Exercise prompt:
Could you show each line of the records that contains the word "dropdown"?

Provided records Start Marker

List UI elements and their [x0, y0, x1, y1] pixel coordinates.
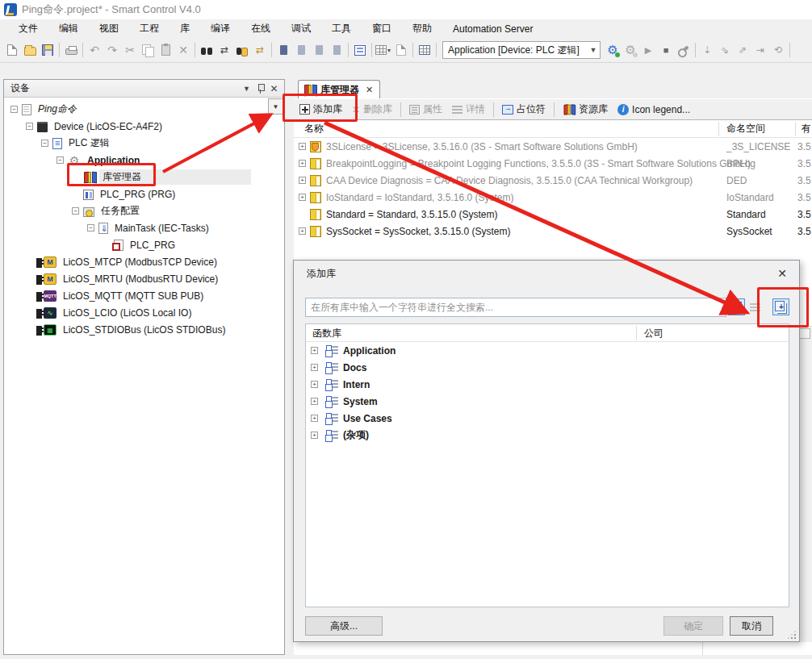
- print-icon[interactable]: [62, 41, 80, 59]
- clear-bookmarks-icon[interactable]: [328, 41, 345, 59]
- copy-icon[interactable]: [139, 41, 157, 59]
- library-row[interactable]: + CAA Device Diagnosis = CAA Device Diag…: [294, 172, 812, 189]
- flat-view-button[interactable]: [747, 298, 764, 315]
- grid-dropdown-icon[interactable]: ▼: [375, 41, 392, 59]
- next-bookmark-icon[interactable]: [310, 41, 328, 59]
- tree-view-toggle-button[interactable]: [728, 298, 745, 315]
- menu-view[interactable]: 视图: [89, 19, 129, 38]
- menu-file[interactable]: 文件: [8, 19, 48, 38]
- tree-item-task-config[interactable]: − 任务配置: [4, 202, 284, 219]
- tree-item-plc-logic[interactable]: − PLC 逻辑: [4, 135, 284, 152]
- column-effective-version[interactable]: 有: [802, 122, 811, 136]
- repository-button[interactable]: 资源库: [559, 101, 612, 118]
- logout-icon[interactable]: ⚙: [622, 41, 639, 59]
- menu-window[interactable]: 窗口: [362, 19, 402, 38]
- new-project-icon[interactable]: [3, 41, 21, 59]
- collapse-icon[interactable]: −: [87, 224, 94, 231]
- column-divider[interactable]: [636, 326, 637, 340]
- tree-quick-select-button[interactable]: ▼: [268, 98, 283, 115]
- save-icon[interactable]: [39, 41, 57, 59]
- column-library[interactable]: 函数库: [312, 327, 341, 340]
- step-into-icon[interactable]: ⇘: [716, 41, 734, 59]
- expand-icon[interactable]: +: [311, 347, 318, 354]
- expand-icon[interactable]: +: [311, 398, 318, 405]
- run-to-cursor-icon[interactable]: ⇥: [751, 41, 769, 59]
- column-divider[interactable]: [795, 122, 796, 136]
- tree-item-plc-prg-call[interactable]: PLC_PRG: [4, 236, 284, 253]
- column-name[interactable]: 名称: [304, 122, 324, 136]
- application-selector[interactable]: Application [Device: PLC 逻辑] ▼: [442, 41, 601, 59]
- expand-icon[interactable]: +: [299, 194, 306, 201]
- expand-icon[interactable]: +: [311, 415, 318, 422]
- menu-project[interactable]: 工程: [129, 19, 170, 38]
- expand-icon[interactable]: +: [311, 432, 318, 439]
- properties-list-icon[interactable]: [351, 41, 369, 59]
- undo-icon[interactable]: ↶: [86, 41, 103, 59]
- menu-online[interactable]: 在线: [241, 19, 281, 38]
- category-row-intern[interactable]: + Intern: [306, 376, 789, 393]
- dialog-close-icon[interactable]: ✕: [773, 265, 791, 282]
- close-icon[interactable]: ✕: [267, 81, 281, 95]
- panel-dropdown-icon[interactable]: ▼: [240, 81, 253, 95]
- menu-help[interactable]: 帮助: [402, 19, 442, 38]
- chevron-down-icon[interactable]: ▼: [587, 46, 600, 54]
- tree-item-maintask[interactable]: − MainTask (IEC-Tasks): [4, 219, 284, 236]
- pin-icon[interactable]: [253, 81, 267, 95]
- category-row-misc[interactable]: + (杂项): [306, 427, 789, 444]
- group-by-category-button[interactable]: [772, 298, 789, 315]
- build-icon[interactable]: [416, 41, 433, 59]
- cancel-button[interactable]: 取消: [730, 616, 773, 636]
- menu-automation-server[interactable]: Automation Server: [442, 21, 543, 37]
- library-row[interactable]: + 3SLicense = 3SLicense, 3.5.16.0 (3S - …: [294, 138, 812, 155]
- column-namespace[interactable]: 命名空间: [726, 122, 765, 136]
- collapse-icon[interactable]: −: [57, 156, 64, 164]
- dialog-title-bar[interactable]: 添加库 ✕: [294, 261, 799, 286]
- advanced-button[interactable]: 高级...: [305, 616, 383, 636]
- category-row-application[interactable]: + Application: [306, 342, 789, 359]
- paste-icon[interactable]: [157, 41, 174, 59]
- expand-icon[interactable]: +: [299, 143, 306, 150]
- start-icon[interactable]: ▶: [639, 41, 657, 59]
- delete-library-button[interactable]: ✕ 删除库: [348, 101, 396, 118]
- tree-item-licos-stdiobus[interactable]: ▦ LicOS_STDIOBus (LicOS STDIOBus): [4, 321, 284, 338]
- step-over-icon[interactable]: ⇣: [698, 41, 716, 59]
- library-row[interactable]: + IoStandard = IoStandard, 3.5.16.0 (Sys…: [294, 189, 812, 206]
- tree-item-project[interactable]: − Ping命令: [4, 101, 284, 118]
- collapse-icon[interactable]: −: [41, 140, 48, 147]
- collapse-icon[interactable]: −: [26, 123, 33, 130]
- properties-button[interactable]: 属性: [405, 101, 446, 118]
- open-project-icon[interactable]: [21, 41, 39, 59]
- icon-legend-button[interactable]: i Icon legend...: [613, 102, 694, 117]
- column-company[interactable]: 公司: [644, 327, 663, 340]
- tree-item-application[interactable]: − ⚙ Application: [4, 152, 284, 169]
- category-row-system[interactable]: + System: [306, 393, 789, 410]
- library-row[interactable]: Standard = Standard, 3.5.15.0 (System) S…: [294, 206, 812, 223]
- expand-icon[interactable]: +: [299, 160, 306, 167]
- category-row-docs[interactable]: + Docs: [306, 359, 789, 376]
- resize-grip[interactable]: [788, 631, 796, 639]
- placeholders-button[interactable]: 占位符: [498, 101, 550, 118]
- library-row[interactable]: + BreakpointLogging = Breakpoint Logging…: [294, 155, 812, 172]
- expand-icon[interactable]: +: [311, 364, 318, 371]
- expand-icon[interactable]: +: [299, 177, 306, 184]
- reset-icon[interactable]: ⟲: [769, 41, 787, 59]
- replace-icon[interactable]: ⇄: [216, 41, 233, 59]
- menu-tools[interactable]: 工具: [321, 19, 362, 38]
- prev-bookmark-icon[interactable]: [292, 41, 310, 59]
- find-in-files-icon[interactable]: [233, 41, 251, 59]
- new-window-icon[interactable]: [392, 41, 410, 59]
- tree-item-licos-mtcp[interactable]: M LicOS_MTCP (ModbusTCP Device): [4, 253, 284, 270]
- menu-library[interactable]: 库: [170, 19, 200, 38]
- login-icon[interactable]: ⚙: [604, 41, 622, 59]
- library-search-input[interactable]: [305, 298, 726, 317]
- details-button[interactable]: 详情: [448, 101, 489, 118]
- expand-icon[interactable]: +: [299, 227, 306, 235]
- menu-debug[interactable]: 调试: [281, 19, 321, 38]
- settings-wrench-icon[interactable]: [675, 41, 693, 59]
- tree-item-device[interactable]: − Device (LicOS-EC-A4F2): [4, 118, 284, 135]
- tree-item-licos-lcio[interactable]: ∿ LicOS_LCIO (LicOS Local IO): [4, 304, 284, 321]
- delete-icon[interactable]: ✕: [174, 41, 192, 59]
- bookmark-icon[interactable]: [274, 41, 292, 59]
- column-divider[interactable]: [718, 122, 719, 136]
- expand-icon[interactable]: +: [311, 381, 318, 388]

Provided records End Marker

Solution for this exercise:
- grid-dropdown-icon[interactable]: ▼: [375, 41, 392, 59]
- panel-dropdown-icon[interactable]: ▼: [240, 81, 253, 95]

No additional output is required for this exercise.